The six-day tour has been organized by Citizens Awareness Network, a regional anti-nuclear organization based in Shelburne Falls, Mass. Katz and others made a brief stopover in Brattleboro on Wednesday with its large mock canister, as the group was making its way from the Vermont Law School to Greenfield, Mass., for a rally and concert.
"It is vital that citizens understand the issues and what's at stake," said Katz. "Until the criteria of sound science and environmental justice are the drivers behind any disposition, high-level nuclear waste must remain onsite," she said.
All three members of Vermont's congressional delegation have supported consolidated interim storage facilities, Katz said. Their support, she said, is based on the desire to get the high-level radioactive waste out of Vermont.
But she said that is inherently unfair and short-sighted.
The stalled construction of a national depository at Yucca Mountain outside Las Vegas is still stalled, despite statements by President Donald Trump that he supports it. The project had been suspended during the Obama administration.
"This is an old bad idea," said Diane D'Arrigo, the radioactive waste project director for the Nuclear Information and Resource Service in Washington, D.C.
Vermont Yankee emptied its spent fuel pool and completed the transfer of its thousands of spent fuel rods — the most dangerous of the radioactive waste — last year into a storage facility on the grounds of Vermont Yankee in Vernon.
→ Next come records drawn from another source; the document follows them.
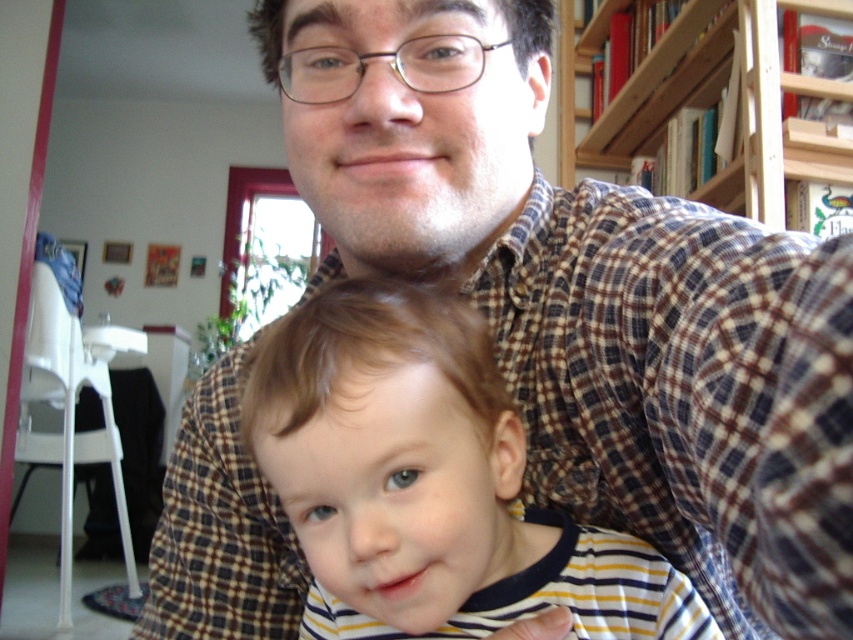 You are a photographer trying to capture a photo of the striped cotton shirt at center and the wooden bookshelf at upper right. Which object should you focus on first if you want to ensure both are in sharp focus?

The striped cotton shirt at center is closer to the camera than the wooden bookshelf at upper right. To ensure both are in sharp focus, focus on the striped cotton shirt at center first since it is closer, and the bookshelf will naturally be in focus due to depth of field.

You are organizing a photo album and notice the striped cotton shirt at center in the image. If you want to categorize this photo based on clothing items, which object should you use to determine the category?

The striped cotton shirt at center is the key object for categorizing this photo under clothing items related to shirts with striped patterns.

You are a photographer setting up for a family portrait. You need to ensure that the striped cotton shirt at center and the wooden bookshelf at upper right are both visible in the frame. Given their distance apart, will you need to adjust your camera angle to include both?

The striped cotton shirt at center is 1.38 meters away from the wooden bookshelf at upper right. Depending on the camera lens and framing, you may need to adjust the angle or zoom to ensure both are in the shot, as they are separated by over a meter. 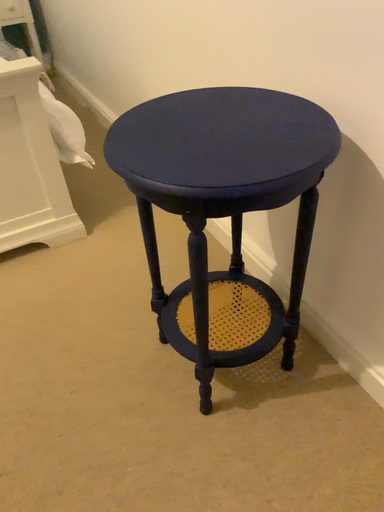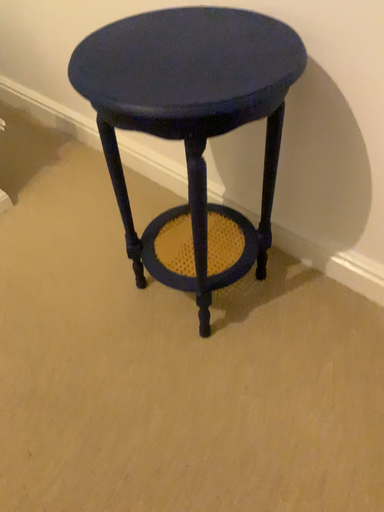 Question: Which way did the camera rotate in the video?

Choices:
 (A) rotated left
 (B) rotated right

Answer: (B) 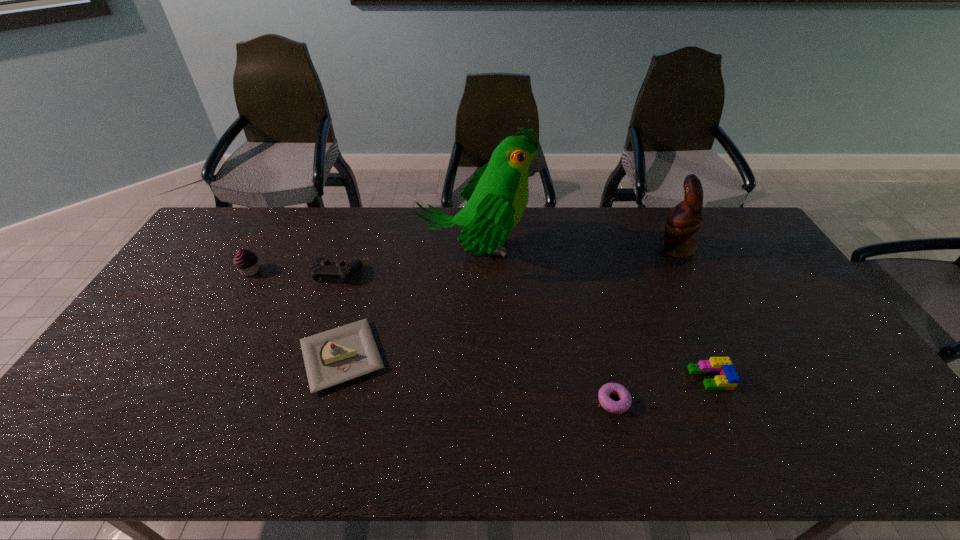 Image resolution: width=960 pixels, height=540 pixels. I want to click on parakeet, so click(x=497, y=196).

Locate an element on the screen. The width and height of the screenshot is (960, 540). the fourth object from left to right is located at coordinates coord(497,196).

The width and height of the screenshot is (960, 540). I want to click on the second tallest object, so click(x=685, y=219).

The height and width of the screenshot is (540, 960). Find the location of `cupcake`. cupcake is located at coordinates (246, 261).

Locate an element on the screen. the third tallest object is located at coordinates (246, 261).

I want to click on control, so click(320, 267).

Find the location of a particular element. Image resolution: width=960 pixels, height=540 pixels. cake is located at coordinates (338, 355).

Locate an element on the screen. the second shortest object is located at coordinates (727, 379).

I want to click on doughnut, so click(x=617, y=407).

The height and width of the screenshot is (540, 960). Identify the location of the shortest object. (617, 407). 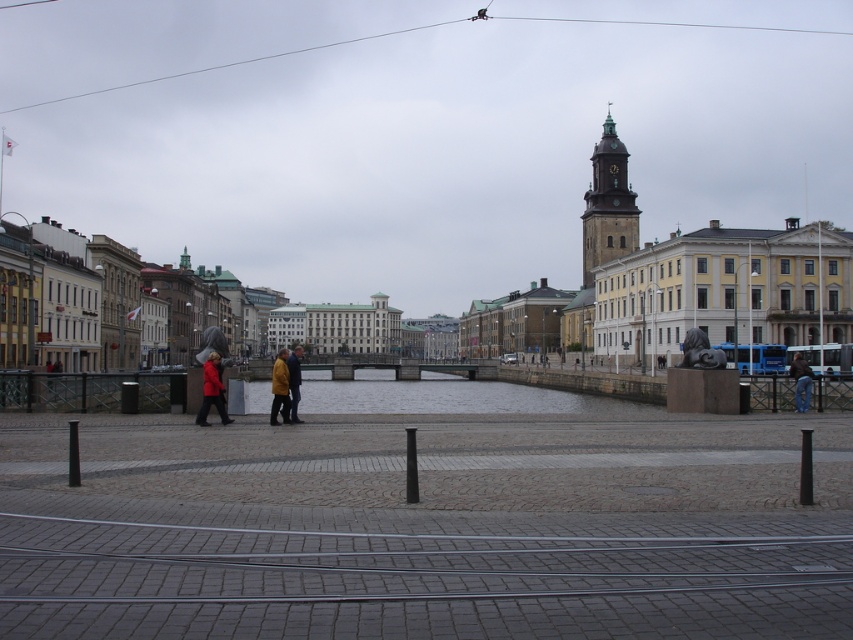 Does yellow matte jacket at center appear on the left side of matte red coat at center?

Correct, you'll find yellow matte jacket at center to the left of matte red coat at center.

In the scene shown: Which is below, yellow matte jacket at center or matte red coat at center?

Positioned lower is yellow matte jacket at center.

Who is more distant from viewer, (286,372) or (230,419)?

The point (230,419) is more distant.

You are a GUI agent. You are given a task and a screenshot of the screen. Output one action in this format:
    pyautogui.click(x=<x>, y=<y>)
    Task: Click on the yellow matte jacket at center
    The image size is (853, 640).
    Given the screenshot: What is the action you would take?
    click(281, 387)

Is clear water at center to the right of matte red coat at center from the viewer's perspective?

In fact, clear water at center is to the left of matte red coat at center.

Measure the distance between clear water at center and camera.

A distance of 38.43 meters exists between clear water at center and camera.

Between point (357, 392) and point (225, 422), which one is positioned behind?

The point (357, 392) is more distant.

Image resolution: width=853 pixels, height=640 pixels. I want to click on clear water at center, so click(432, 396).

Does matte red coat at center appear under yellow leather jacket at center?

Actually, matte red coat at center is above yellow leather jacket at center.

Where is `matte red coat at center`? This screenshot has height=640, width=853. matte red coat at center is located at coordinates (212, 390).

You are a GUI agent. You are given a task and a screenshot of the screen. Output one action in this format:
    pyautogui.click(x=<x>, y=<y>)
    Task: Click on the matte red coat at center
    
    Given the screenshot: What is the action you would take?
    pyautogui.click(x=212, y=390) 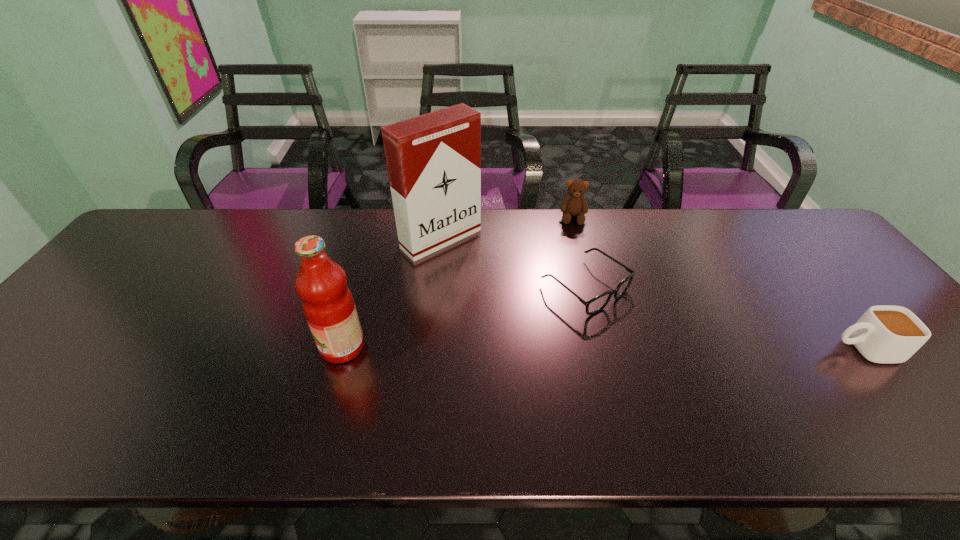 Locate an element on the screen. free space on the desktop that is between the fruit juice and the fourth tallest object and is positioned on the front-facing side of the cigarette_case is located at coordinates (567, 348).

At what (x,y) coordinates should I click in order to perform the action: click on vacant spot on the desktop that is between the fruit juice and the fourth tallest object and is positioned on the front-facing side of the spectacles. Please return your answer as a coordinate pair (x, y). The image size is (960, 540). Looking at the image, I should click on (670, 348).

You are a GUI agent. You are given a task and a screenshot of the screen. Output one action in this format:
    pyautogui.click(x=<x>, y=<y>)
    Task: Click on the vacant space on the desktop that is between the fruit juice and the fourth tallest object and is positioned on the face of the teddy bear
    
    Given the screenshot: What is the action you would take?
    pyautogui.click(x=576, y=348) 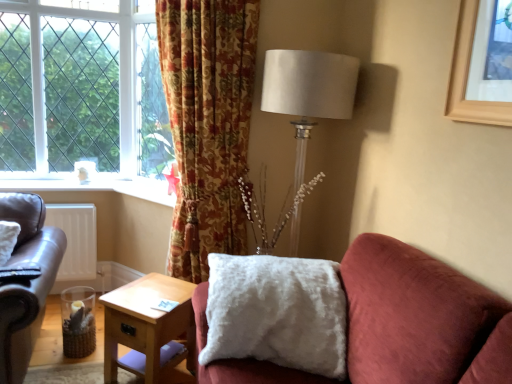 Question: Does satin white lampshade at upper right have a smaller size compared to white matte radiator at lower left?

Choices:
 (A) no
 (B) yes

Answer: (A)

Question: From the image's perspective, is satin white lampshade at upper right below white matte radiator at lower left?

Choices:
 (A) no
 (B) yes

Answer: (A)

Question: From the image's perspective, is satin white lampshade at upper right on top of white matte radiator at lower left?

Choices:
 (A) yes
 (B) no

Answer: (A)

Question: From a real-world perspective, is satin white lampshade at upper right located beneath white matte radiator at lower left?

Choices:
 (A) no
 (B) yes

Answer: (A)

Question: From a real-world perspective, is satin white lampshade at upper right over white matte radiator at lower left?

Choices:
 (A) no
 (B) yes

Answer: (B)

Question: In the image, is floral-patterned fabric curtain at upper center positioned in front of or behind satin white lampshade at upper right?

Choices:
 (A) front
 (B) behind

Answer: (A)

Question: Is floral-patterned fabric curtain at upper center situated inside satin white lampshade at upper right or outside?

Choices:
 (A) outside
 (B) inside

Answer: (A)

Question: Based on their sizes in the image, would you say floral-patterned fabric curtain at upper center is bigger or smaller than satin white lampshade at upper right?

Choices:
 (A) big
 (B) small

Answer: (A)

Question: Is point (207, 122) closer or farther from the camera than point (295, 109)?

Choices:
 (A) closer
 (B) farther

Answer: (B)

Question: Visually, is white fluffy pillow at center positioned to the left or to the right of floral-patterned fabric curtain at upper center?

Choices:
 (A) right
 (B) left

Answer: (A)

Question: From a real-world perspective, is white fluffy pillow at center positioned above or below floral-patterned fabric curtain at upper center?

Choices:
 (A) below
 (B) above

Answer: (A)

Question: Considering the positions of white fluffy pillow at center and floral-patterned fabric curtain at upper center in the image, is white fluffy pillow at center wider or thinner than floral-patterned fabric curtain at upper center?

Choices:
 (A) thin
 (B) wide

Answer: (A)

Question: Is white fluffy pillow at center bigger or smaller than floral-patterned fabric curtain at upper center?

Choices:
 (A) big
 (B) small

Answer: (B)

Question: Does point (163, 332) appear closer or farther from the camera than point (12, 66)?

Choices:
 (A) farther
 (B) closer

Answer: (B)

Question: Looking at their shapes, would you say light wood/texture side table at lower center is wider or thinner than green leafy tree at left?

Choices:
 (A) wide
 (B) thin

Answer: (A) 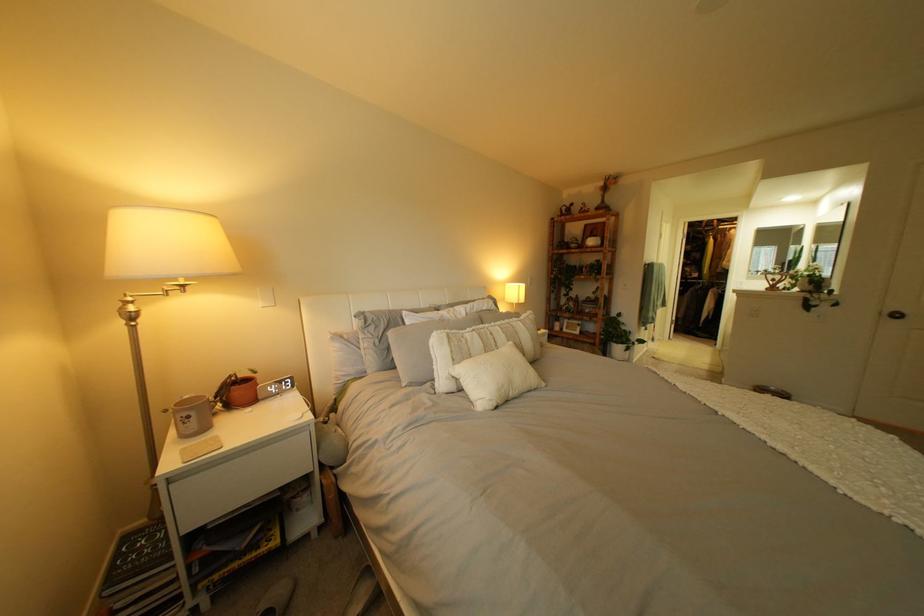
The fuel is now in large concrete and steel canisters called dry cask storage and will remain there until the federal Department of Energy builds a nuclear waste facility to store it for the thousands of years it remains dangerous. Yucca Mountain was once targeted as that facility.
But the anti-nuclear activists said a new push for interim waste storage facilities in west Texas and eastern New Mexico would be dangerous and that the nuclear fuel "should only be moved once."
Moving the waste comes with many complications and potential dangers, Katz said, not to mention that thousands of shipments would come from dozens of nuclear power plants that have either shut down or will be shutting down.